Vous en connaissez ?

Ils doivent exister, mais le problème c’est qu’ils n’en ont pas envie et qu’ils préfèrent gagner beaucoup d’argent en faisant des choses diverses. Malheureusement, les gens les plus brillants, les plus volontaires ou les plus forts n’ont pas envie d’y aller…

En France, depuis la Révolution française, on reste convaincu que pour défendre le peuple ou les pauvres, il faut soi-même être pauvre ! Comment expliquez-vous cette idée consistant à considérer comme un obstacle le fait d’avoir des riches en France ?

Vous touchez du doigt le nerf de la question. La Révolution française, qu’on l’aime ou pas, a été lancée par des bourgeois aisés qui avaient la possibilité de réfléchir et qui ont trahi leur camp.
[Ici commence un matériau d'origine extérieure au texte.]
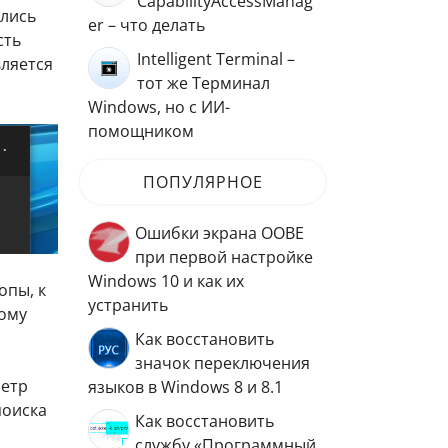
CapabilityAccessManag
ались
er – что делать
сть
Intelligent Terminal –
вляется
тот же Терминал
Windows, но с ИИ-
помощником
ПОПУЛЯРНОЕ
Ошибки экрана OOBE
при первой настройке
Windows 10 и как их
опы, к
устранить
тому
Как восстановить
значок переключения
метр
языков в Windows 8 и 8.1
поиска
Как восстановить
службу «Программный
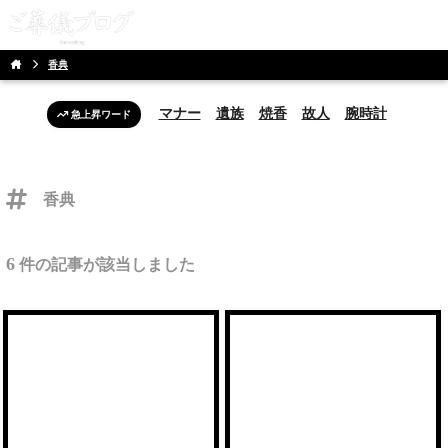
香典
マナー
遺族
焼香
故人
腕時計
急上昇ワード
香典
6
件の記事が該当しました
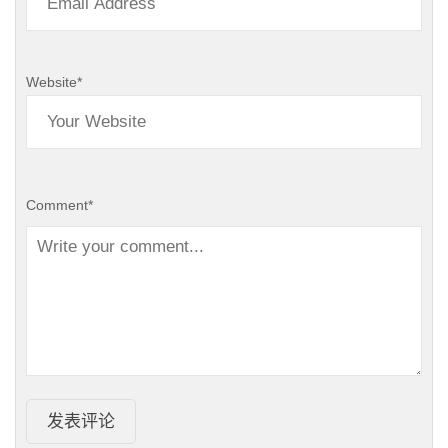
Website
*
Comment
*
发表评论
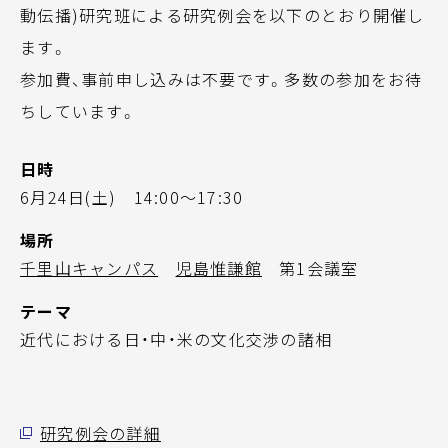
動伝播)研究班による研究例会を以下のとおり開催し
ます。
参加費、事前申し込みは不要です。多数の参加をお待
ちしています。
日時
6月24日(土) 14:00～17:30
場所
千里山キャンパス
児島惟謙館
第1会議室
テーマ
近代における日・中・米の文化交渉の諸相
研究例会の詳細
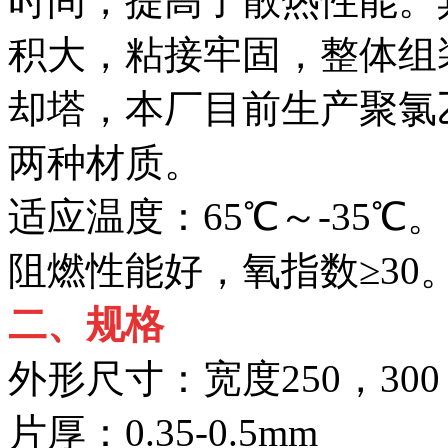
时间，提高了散热性能。
积大，粘接牢固，整体组
却塔，本厂目前生产聚氯乙
两种材质。
适应温度：65℃～-35℃。
阻燃性能好，氧指数≥30
二、规格
外形尺寸：宽度250，300
片厚：0.35-0.5mm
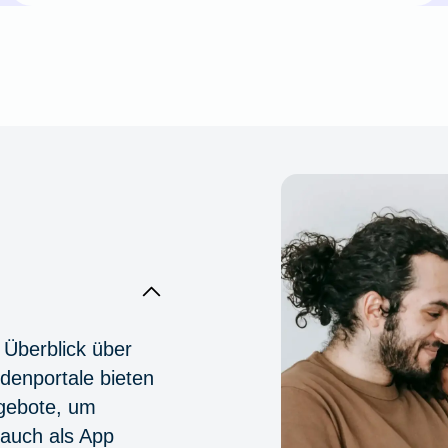
 Überblick über
denportale bieten
ngebote, um
 auch als App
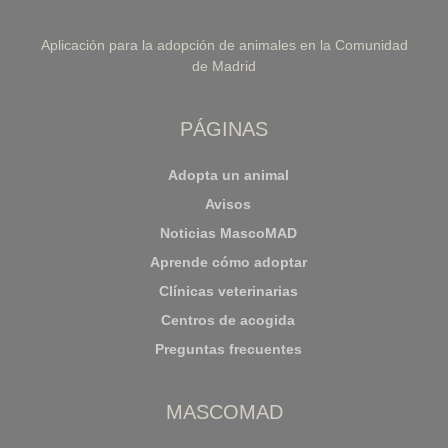
Aplicación para la adopción de animales en la Comunidad
de Madrid
PÁGINAS
Adopta un animal
Avisos
Noticias MascoMAD
Aprende cómo adoptar
Clínicas veterinarias
Centros de acogida
Preguntas frecuentes
MASCOMAD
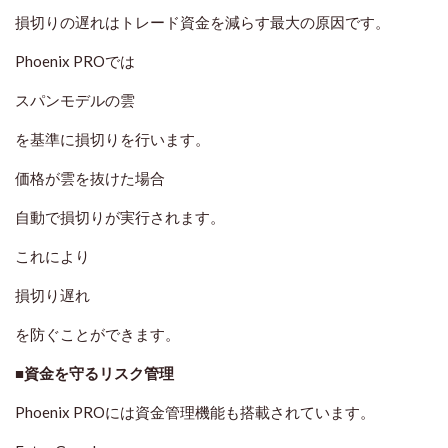
損切りの遅れはトレード資金を減らす最大の原因です。
Phoenix PROでは
スパンモデルの雲
を基準に損切りを行います。
価格が雲を抜けた場合
自動で損切りが実行されます。
これにより
損切り遅れ
を防ぐことができます。
■資金を守るリスク管理
Phoenix PROには資金管理機能も搭載されています。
Que fait Donald Trump ? Trump est un milliardaire qui trahit son camp, car son camp est celui du libre-échange. C’est quelqu’un qui se lève en disant que l’on ne peut plus laisser des millions de gens dans la mouise. De la même manière, un certain nombre de bourgeois du XVIIIe siècle ont dit que l’on ne pouvait plus continuer comme cela… Aujourd’hui, vous avez la noblesse mondiale qui marche magnifiquement dans la mondialisation heureuse et un tiers état complètement fragmenté. Nous ne sommes pas en 1788, mais je veux dire que les choses ne peuvent avancer que par des gens qui ont réfléchi au problème. Vous avez nos gauchistes à la Hamon qui entonnent le cantique des cantiques, avec toutes les fausses notes, pour dire que l’on va redistribuer un revenu universel : cela va coûter 400 milliards, mais pas de problème, on va faire plus d’impôts ! L’autre vous dit que l’État doit être réduit à sa portion congrue et, pour le reste, il faut que les gens travaillent et se débrouillent. Alors, baissons les charges des entreprises pour qu’elles engagent et fassent tourner la machine ! Le fond du problème est bien là, Donald Trump est haï parce qu’il a quelque part trahi son milieu.

Votre livre aurait pu figurer en tête des ventes car vous êtes le seul Français à avoir analysé ce personnage, qui est aujourd’hui le plus puissant de la planète. Tout le monde devrait se précipiter sur cet ouvrage en se disant : « Mais qu’est-ce que nous n’avons pas bien compris ? » Mais beaucoup de gens se disent : « Trump est un beauf et un facho, donc ce qu’il pense ne nous intéresse pas… »

Effectivement, vous avez raison : sur le fond, les gens se disent que Trump est un type d’extrême droite qu’il ne faut pas essayer de comprendre. Les gens entendent du matin au soir parler du « milliardaire Trump » avec cette hypocrisie qui est l’apanage de nos bien-pensants. Très franchement, à un moment donné, la réalité se rappelle cruellement. Pour nous, européens, l’élection de Donald Trump est une sonnette d’alarme qui nous dit : « Attention, les gars, réveillez-vous ! Ou continuez de faire de la politicaillerie comme d’habitude et ne vous étonnez pas si les terrifiants pépins de la réalité viennent vous frapper à la figure ».